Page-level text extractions

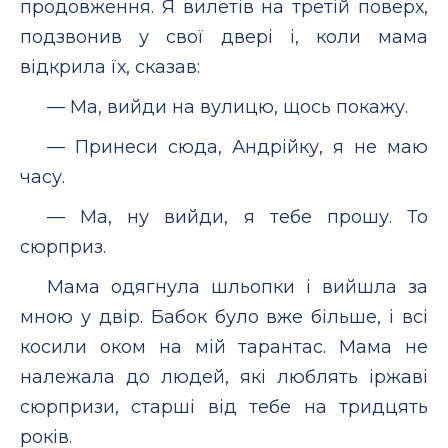
продовження. Я вилетів на третій поверх,
подзвонив у свої двері і, коли мама
відкрила їх, сказав:
— Ма, вийди на вулицю, щось покажу.
— Принеси сюда, Андрійку, я не маю
часу.
— Ма, ну вийди, я тебе прошу. То
сюрприз.
Мама одягнула шльопки і вийшла за
мною у двір. Бабок було вже більше, і всі
косили оком на мій тарантас. Мама не
належала до людей, які люблять іржаві
сюрпризи, старші від тебе на тридцять
років.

* [How to complete this task] What's needed is every line above, retyped exactly and free of pictures.

* [Answer section]
продовження. Я вилетів на третій поверх,
подзвонив у свої двері і, коли мама
відкрила їх, сказав:
— Ма, вийди на вулицю, щось покажу.
— Принеси сюда, Андрійку, я не маю
часу.
— Ма, ну вийди, я тебе прошу. То
сюрприз.
Мама одягнула шльопки і вийшла за
мною у двір. Бабок було вже більше, і всі
косили оком на мій тарантас. Мама не
належала до людей, які люблять іржаві
сюрпризи, старші від тебе на тридцять
років.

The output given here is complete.